**What the task asks**
Pull every line containing "Treuhand" from the entries.

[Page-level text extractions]
┄┄┄┄┄┄┄┄┄┄

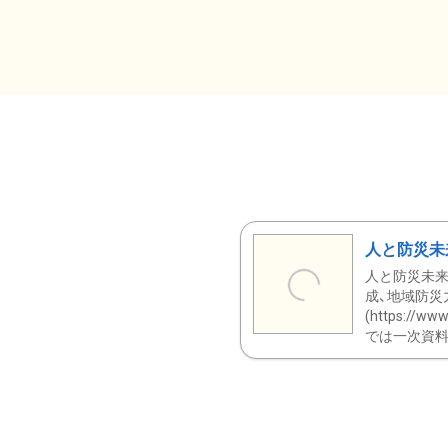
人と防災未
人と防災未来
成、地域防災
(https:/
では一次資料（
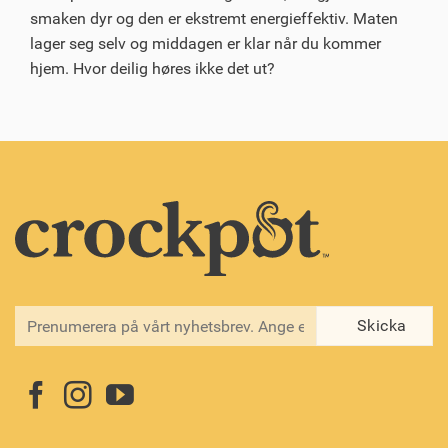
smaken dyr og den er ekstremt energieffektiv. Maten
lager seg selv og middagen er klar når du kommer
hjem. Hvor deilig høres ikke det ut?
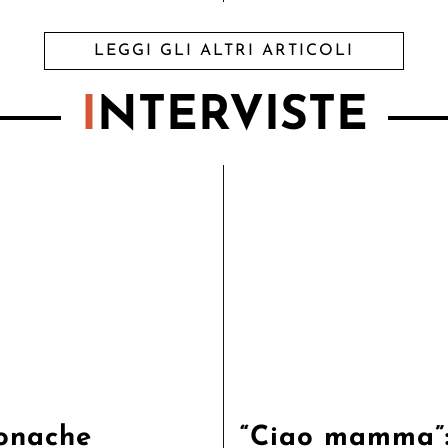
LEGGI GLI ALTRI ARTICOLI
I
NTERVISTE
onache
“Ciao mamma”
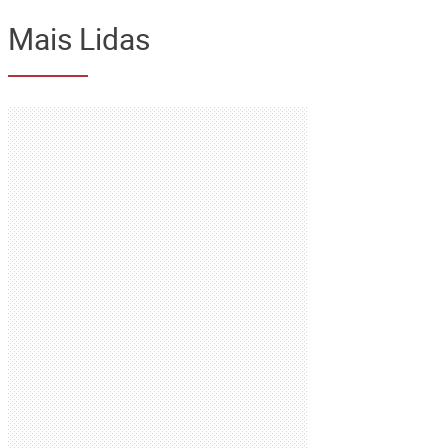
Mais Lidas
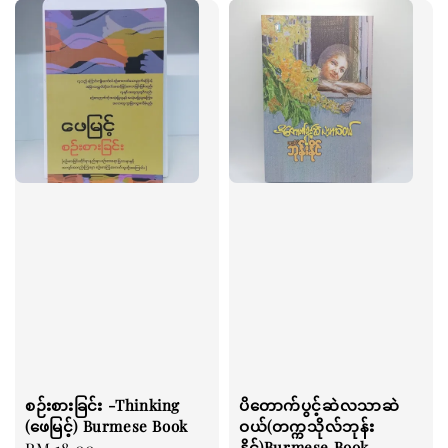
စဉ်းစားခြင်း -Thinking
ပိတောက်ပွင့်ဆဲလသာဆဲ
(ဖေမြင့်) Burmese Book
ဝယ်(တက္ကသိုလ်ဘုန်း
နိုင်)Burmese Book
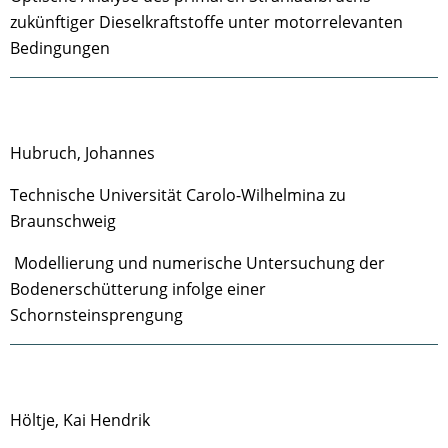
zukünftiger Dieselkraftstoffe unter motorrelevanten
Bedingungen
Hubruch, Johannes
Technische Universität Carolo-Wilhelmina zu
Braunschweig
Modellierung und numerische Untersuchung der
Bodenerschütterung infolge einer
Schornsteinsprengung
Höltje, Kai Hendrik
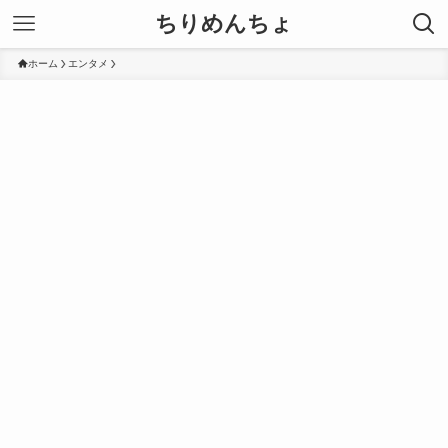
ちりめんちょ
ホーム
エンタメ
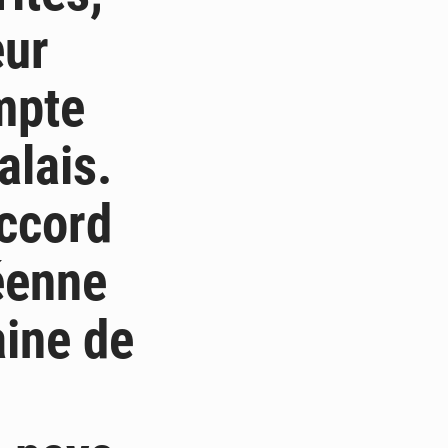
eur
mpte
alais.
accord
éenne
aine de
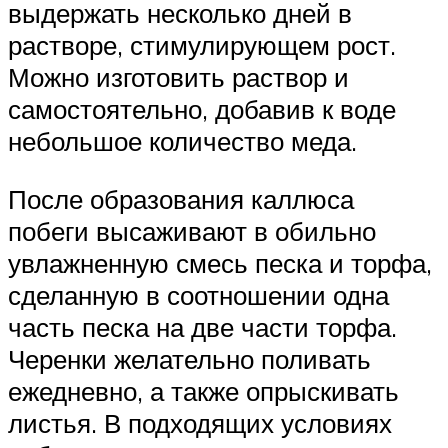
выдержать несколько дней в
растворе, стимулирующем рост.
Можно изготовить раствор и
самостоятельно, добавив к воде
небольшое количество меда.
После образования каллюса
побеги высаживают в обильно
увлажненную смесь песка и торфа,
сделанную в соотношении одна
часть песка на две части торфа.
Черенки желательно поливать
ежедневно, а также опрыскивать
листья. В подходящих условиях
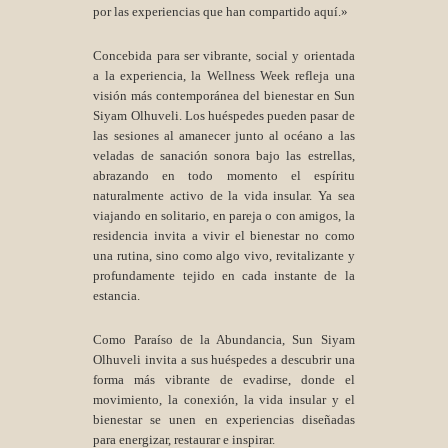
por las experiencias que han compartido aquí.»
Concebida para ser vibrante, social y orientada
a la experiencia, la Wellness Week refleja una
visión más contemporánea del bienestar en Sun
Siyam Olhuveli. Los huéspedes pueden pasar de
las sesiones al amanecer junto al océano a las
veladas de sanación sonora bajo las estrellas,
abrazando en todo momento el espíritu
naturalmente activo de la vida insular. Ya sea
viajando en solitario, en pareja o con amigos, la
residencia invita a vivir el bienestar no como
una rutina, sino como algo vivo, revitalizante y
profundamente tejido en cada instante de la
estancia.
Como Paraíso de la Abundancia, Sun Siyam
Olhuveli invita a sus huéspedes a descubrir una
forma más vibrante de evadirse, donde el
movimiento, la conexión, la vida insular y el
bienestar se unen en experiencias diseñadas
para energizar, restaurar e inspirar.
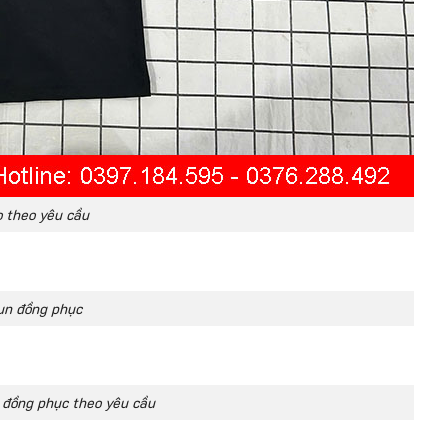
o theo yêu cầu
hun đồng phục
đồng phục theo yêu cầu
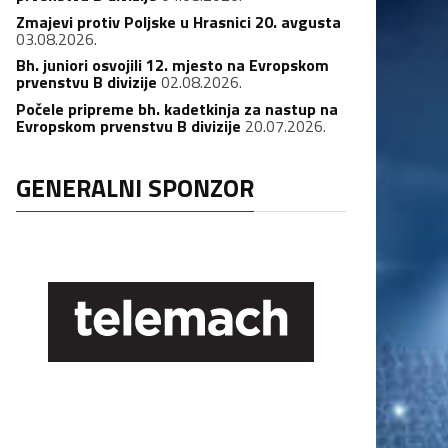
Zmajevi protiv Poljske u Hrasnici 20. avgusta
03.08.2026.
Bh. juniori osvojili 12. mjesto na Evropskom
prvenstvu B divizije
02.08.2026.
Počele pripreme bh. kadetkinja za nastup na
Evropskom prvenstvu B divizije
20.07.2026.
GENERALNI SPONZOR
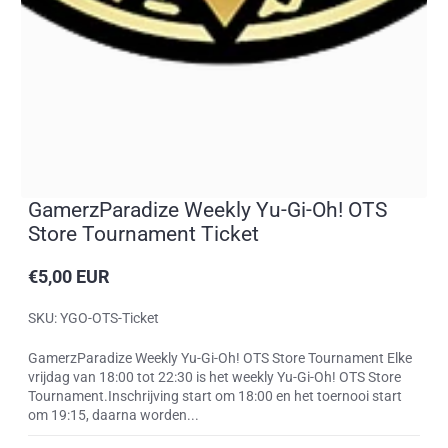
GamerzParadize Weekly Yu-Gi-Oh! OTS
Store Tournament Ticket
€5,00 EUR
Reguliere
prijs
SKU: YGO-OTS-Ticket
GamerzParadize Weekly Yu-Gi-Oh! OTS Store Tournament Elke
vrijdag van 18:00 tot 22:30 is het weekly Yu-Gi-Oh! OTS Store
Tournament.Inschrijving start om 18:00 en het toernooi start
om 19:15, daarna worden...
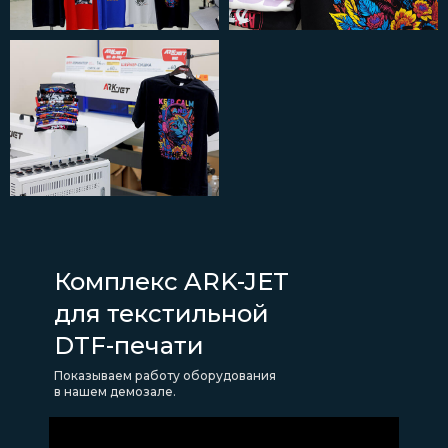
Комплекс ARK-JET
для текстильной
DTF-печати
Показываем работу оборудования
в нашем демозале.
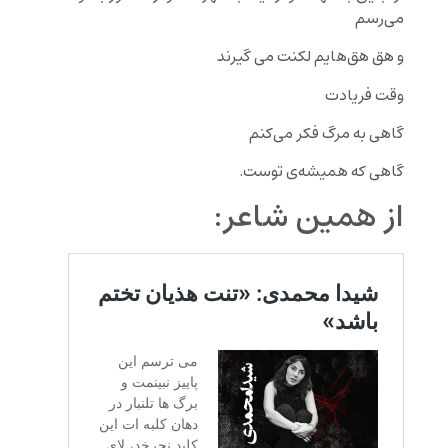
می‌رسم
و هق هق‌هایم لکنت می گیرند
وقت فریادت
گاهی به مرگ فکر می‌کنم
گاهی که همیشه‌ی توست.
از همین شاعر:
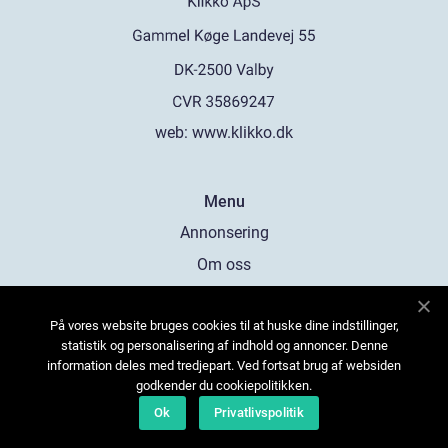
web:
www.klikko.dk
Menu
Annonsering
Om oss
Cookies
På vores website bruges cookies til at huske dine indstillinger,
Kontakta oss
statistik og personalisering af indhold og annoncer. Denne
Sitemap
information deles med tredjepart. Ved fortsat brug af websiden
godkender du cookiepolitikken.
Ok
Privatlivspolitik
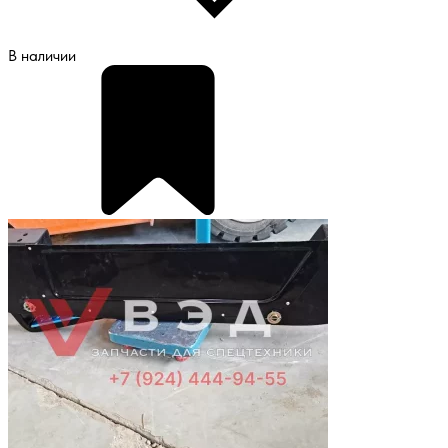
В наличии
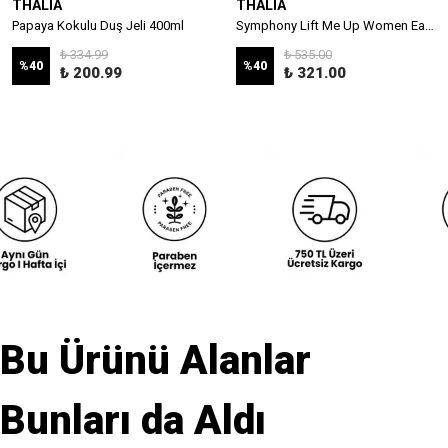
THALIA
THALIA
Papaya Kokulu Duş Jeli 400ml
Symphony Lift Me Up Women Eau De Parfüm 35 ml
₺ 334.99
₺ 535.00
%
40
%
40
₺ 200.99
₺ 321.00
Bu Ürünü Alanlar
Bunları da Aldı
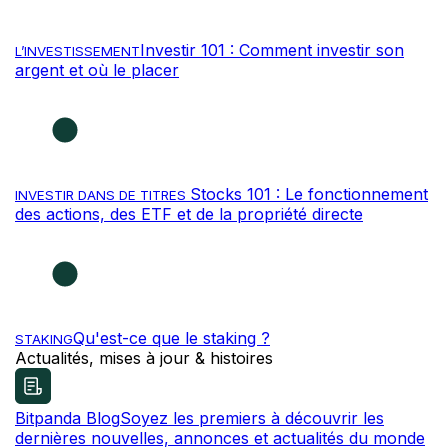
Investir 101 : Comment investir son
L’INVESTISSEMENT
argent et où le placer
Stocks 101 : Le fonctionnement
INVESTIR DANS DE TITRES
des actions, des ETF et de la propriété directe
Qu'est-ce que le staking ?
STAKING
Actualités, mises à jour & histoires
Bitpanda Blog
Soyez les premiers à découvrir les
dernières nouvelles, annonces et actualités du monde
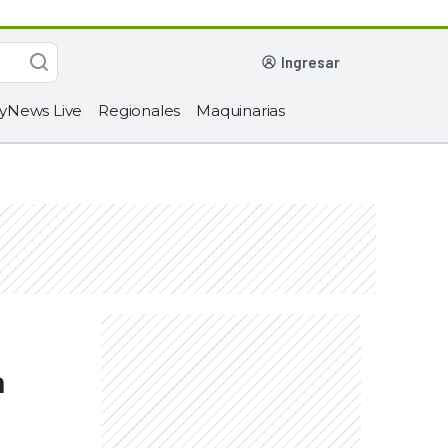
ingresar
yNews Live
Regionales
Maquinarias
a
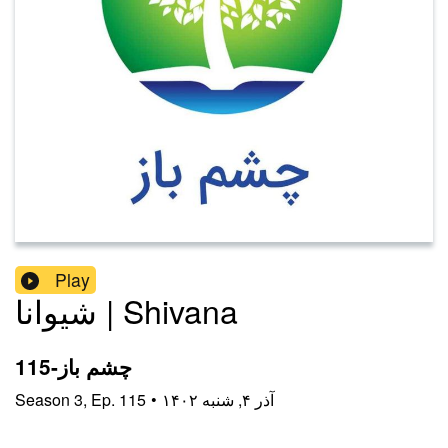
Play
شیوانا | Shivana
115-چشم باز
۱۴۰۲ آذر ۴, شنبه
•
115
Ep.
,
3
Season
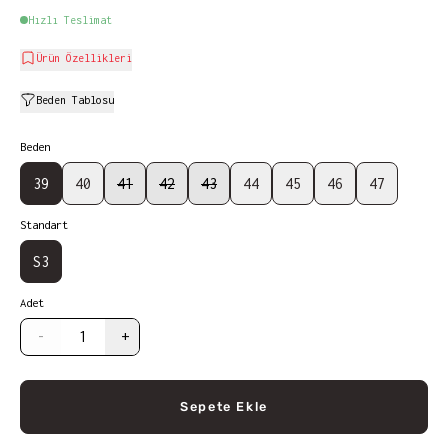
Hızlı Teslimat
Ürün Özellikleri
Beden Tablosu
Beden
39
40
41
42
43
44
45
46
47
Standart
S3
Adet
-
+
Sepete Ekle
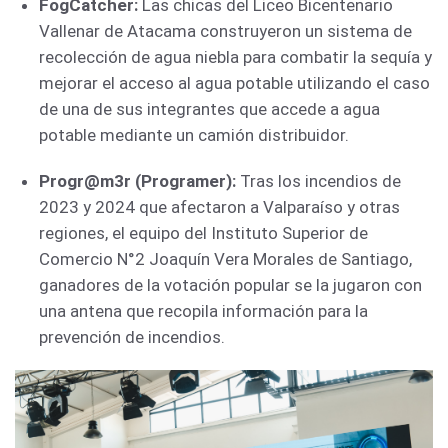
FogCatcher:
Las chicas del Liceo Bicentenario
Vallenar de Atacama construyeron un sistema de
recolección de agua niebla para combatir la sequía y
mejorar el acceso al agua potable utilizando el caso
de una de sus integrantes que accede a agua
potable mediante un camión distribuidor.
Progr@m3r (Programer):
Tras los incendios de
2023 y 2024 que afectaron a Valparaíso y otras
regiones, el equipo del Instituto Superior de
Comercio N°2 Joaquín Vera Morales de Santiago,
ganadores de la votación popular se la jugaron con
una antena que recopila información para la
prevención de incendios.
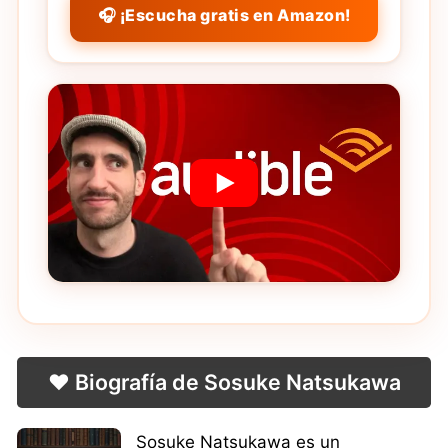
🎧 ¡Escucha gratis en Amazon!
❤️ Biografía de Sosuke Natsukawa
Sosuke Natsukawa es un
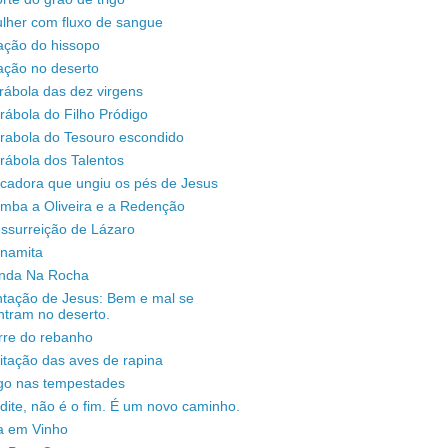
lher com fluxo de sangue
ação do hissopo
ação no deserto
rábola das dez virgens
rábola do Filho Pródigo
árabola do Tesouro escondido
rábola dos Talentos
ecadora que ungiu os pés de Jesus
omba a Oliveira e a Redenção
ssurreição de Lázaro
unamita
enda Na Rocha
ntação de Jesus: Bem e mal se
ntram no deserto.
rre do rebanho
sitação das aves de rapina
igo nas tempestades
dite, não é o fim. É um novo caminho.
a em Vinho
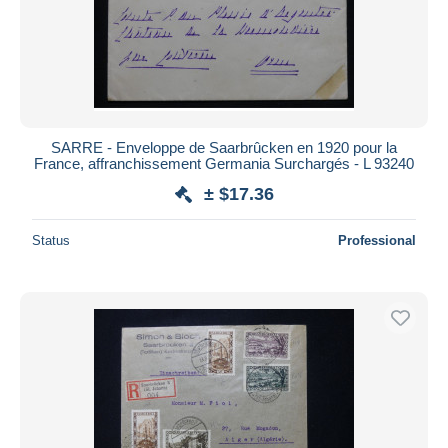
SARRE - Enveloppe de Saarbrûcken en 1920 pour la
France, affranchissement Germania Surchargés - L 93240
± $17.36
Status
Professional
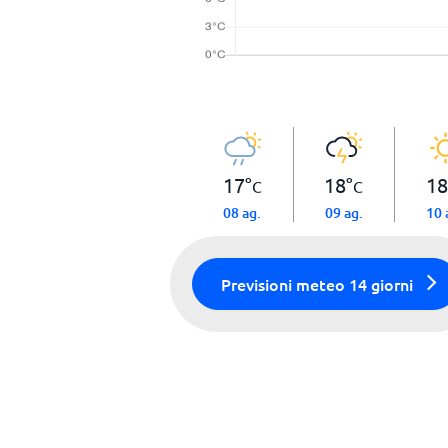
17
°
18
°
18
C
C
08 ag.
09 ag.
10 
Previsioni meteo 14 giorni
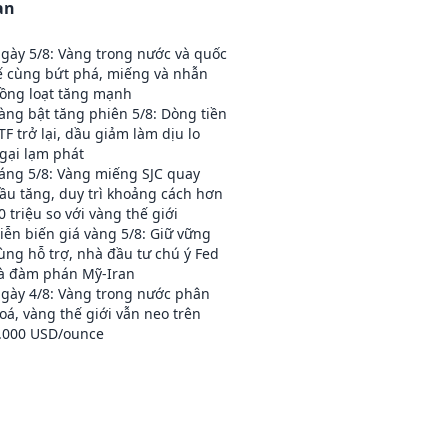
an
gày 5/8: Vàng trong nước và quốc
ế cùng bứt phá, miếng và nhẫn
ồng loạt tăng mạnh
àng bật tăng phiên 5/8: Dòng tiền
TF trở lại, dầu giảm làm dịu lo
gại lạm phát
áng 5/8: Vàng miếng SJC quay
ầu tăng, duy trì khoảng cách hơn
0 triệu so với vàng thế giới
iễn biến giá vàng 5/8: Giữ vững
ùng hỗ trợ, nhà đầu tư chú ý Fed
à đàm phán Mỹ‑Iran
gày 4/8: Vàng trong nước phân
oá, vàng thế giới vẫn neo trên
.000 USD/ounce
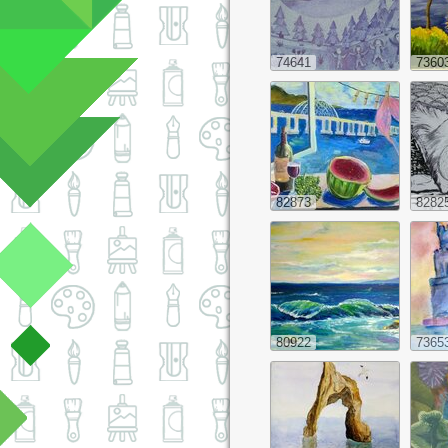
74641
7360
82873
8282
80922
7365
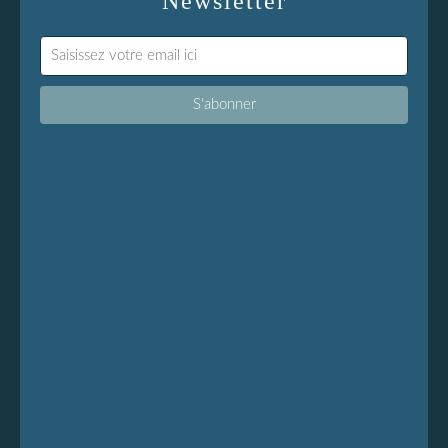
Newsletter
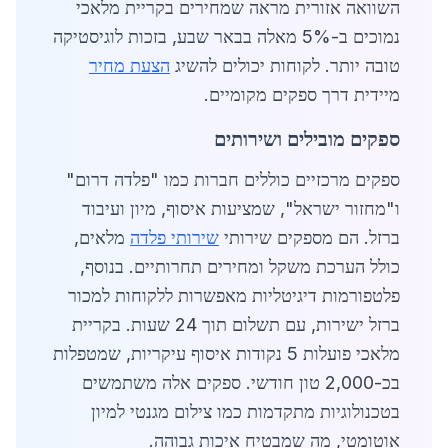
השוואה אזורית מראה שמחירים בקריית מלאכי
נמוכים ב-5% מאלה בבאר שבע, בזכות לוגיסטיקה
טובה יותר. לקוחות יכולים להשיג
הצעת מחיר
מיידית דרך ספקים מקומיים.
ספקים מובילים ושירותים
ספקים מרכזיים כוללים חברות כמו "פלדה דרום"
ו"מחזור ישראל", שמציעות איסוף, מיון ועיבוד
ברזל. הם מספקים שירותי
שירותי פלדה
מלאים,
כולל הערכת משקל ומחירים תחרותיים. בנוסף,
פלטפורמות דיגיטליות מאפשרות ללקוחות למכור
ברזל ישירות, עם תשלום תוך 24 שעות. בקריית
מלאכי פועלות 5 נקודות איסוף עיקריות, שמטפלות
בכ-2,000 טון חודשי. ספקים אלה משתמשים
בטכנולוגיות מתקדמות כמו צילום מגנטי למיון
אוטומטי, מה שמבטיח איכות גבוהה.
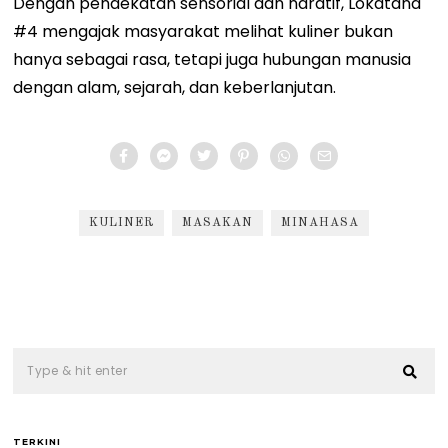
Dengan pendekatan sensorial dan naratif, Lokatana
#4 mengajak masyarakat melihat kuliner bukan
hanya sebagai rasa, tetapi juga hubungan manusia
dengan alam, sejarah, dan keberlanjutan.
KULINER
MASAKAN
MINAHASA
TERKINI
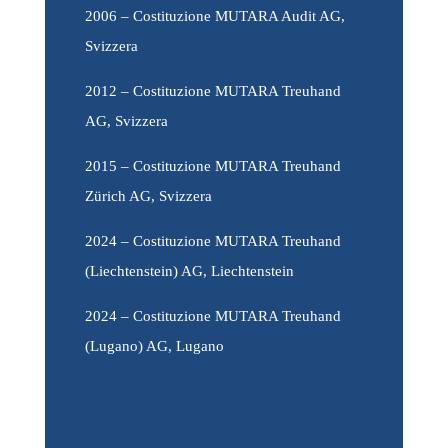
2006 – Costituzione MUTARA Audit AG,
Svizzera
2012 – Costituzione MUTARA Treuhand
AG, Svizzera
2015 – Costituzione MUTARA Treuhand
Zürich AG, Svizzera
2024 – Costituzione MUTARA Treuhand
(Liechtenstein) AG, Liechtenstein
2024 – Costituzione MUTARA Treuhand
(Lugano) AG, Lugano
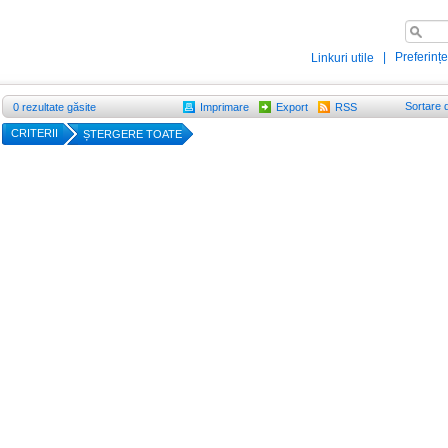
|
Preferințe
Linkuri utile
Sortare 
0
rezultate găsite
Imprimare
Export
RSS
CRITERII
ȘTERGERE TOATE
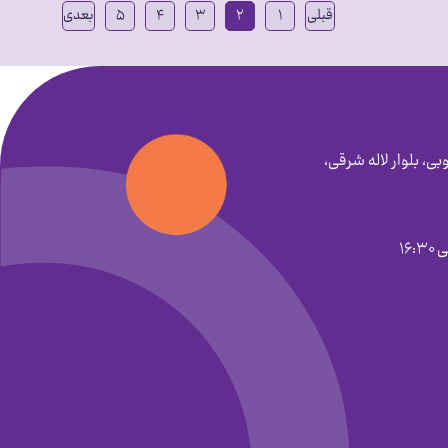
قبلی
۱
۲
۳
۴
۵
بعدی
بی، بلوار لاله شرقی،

┄┄┄┄┄┄┄┄┄┄

**Reply to the task**
2012 – Costituzione MUTARA Treuhand
2015 – Costituzione MUTARA Treuhand
2024 – Costituzione MUTARA Treuhand
2024 – Costituzione MUTARA Treuhand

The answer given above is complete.